So yes, this is definitely a cache coherency problem. And while I’m quite familiar with RISC-V, I’m not too much with the multi-core aspects of it. But I know that the RISC-V specs define very little in that area apart from basic principles and it’s really up to CPU/SoC designers. So it’s not all identical either from one SoC to the next.
There’s apparently no cache coherency feature on this SoC, so we seem to have to handle it all manually, but since there’s a lot of missing documentation, there may be missing stuff. I have also looked at the C906 specs (open), I’ll have another look yet.
What I did was really to just confirm the issue - having to clear the cache (trigger write-back of all dirty entries) on the writing side and invalidate entries on the reading side is like using a hammer to kill a fly. I hope there’s less heavyweight ways of dealing with this on the CV1800B. I have tried just using fence instructions, but that wasn’t enough.

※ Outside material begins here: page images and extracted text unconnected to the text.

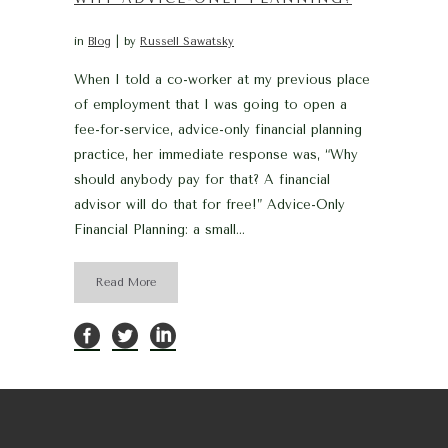
in
Blog
by
Russell Sawatsky
When I told a co-worker at my previous place
of employment that I was going to open a
fee-for-service, advice-only financial planning
practice, her immediate response was, “Why
should anybody pay for that? A financial
advisor will do that for free!” Advice-Only
Financial Planning: a small...
Read More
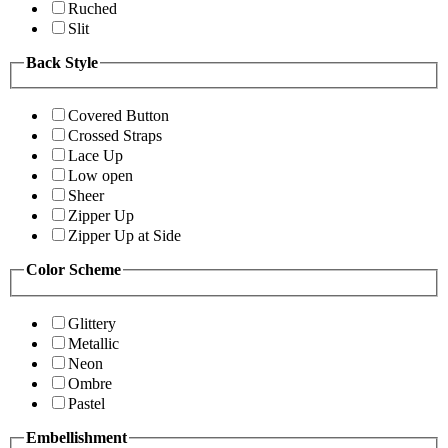
Ruched
Slit
Back Style
Covered Button
Crossed Straps
Lace Up
Low open
Sheer
Zipper Up
Zipper Up at Side
Color Scheme
Glittery
Metallic
Neon
Ombre
Pastel
Embellishment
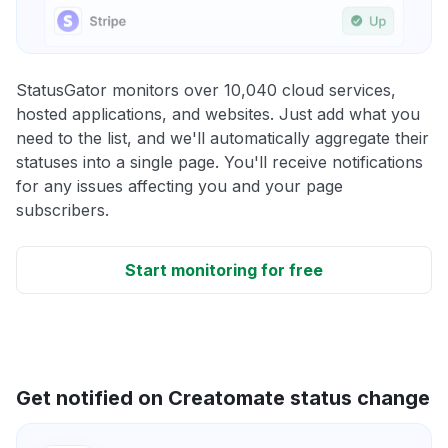
StatusGator monitors over 10,040 cloud services,
hosted applications, and websites. Just add what you
need to the list, and we'll automatically aggregate their
statuses into a single page. You'll receive notifications
for any issues affecting you and your page
subscribers.
Start monitoring for free
Get notified on Creatomate status change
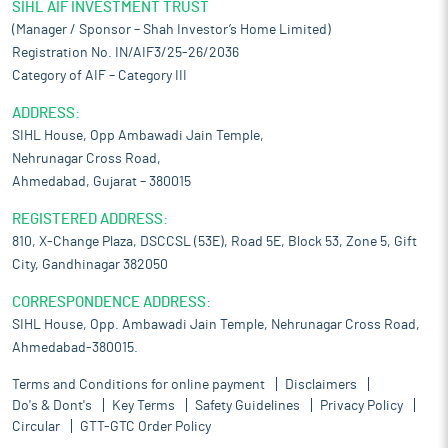
SIHL AIF INVESTMENT TRUST
(Manager / Sponsor – Shah Investor’s Home Limited)
Registration No. IN/AIF3/25-26/2036
Category of AIF – Category III
ADDRESS:
SIHL House, Opp Ambawadi Jain Temple,
Nehrunagar Cross Road,
Ahmedabad, Gujarat – 380015
REGISTERED ADDRESS:
810, X-Change Plaza, DSCCSL (53E), Road 5E, Block 53, Zone 5, Gift
City, Gandhinagar 382050
CORRESPONDENCE ADDRESS:
SIHL House, Opp. Ambawadi Jain Temple, Nehrunagar Cross Road,
Ahmedabad-380015.
Terms and Conditions for online payment
Disclaimers
Do's & Dont's
Key Terms
Safety Guidelines
Privacy Policy
Circular
GTT-GTC Order Policy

I know there are cache instructions that can clear/invalidate only some specific cache lines rather than the whole cache, but since each line is 64 bytes, for any large enough buffer to share, that would require calling many such instructions in a row. That doesn’t look very pretty.
No, one can’t use the PMP for this. The PMP only deals with memory protection AFAIK. For marking areas not cacheable, that would be the MMU - and, as far as several of us have gotten it, the second core doesn’t have any MMU. So, no luck. Anyway, marking the shared area non-cacheable would make things pretty inefficient (directly accessing DDR RAM without caching doesn’t look too appealing).
As to setting the cache to write-through, it’s not possible. From the C906 specs, its D-Cache doesn’t support write-through, only write-back…
Even so, that still wouldn’t handle the reading side, which also needs its cache to be invalidated when data is modified. And if there isn’t any cache coherency mechanism on this SoC, we’re out of luck and will have to handle it all manually.
Of course, if anyone has done this and knows more about how to handle cache coherency properly on this SoC, please help!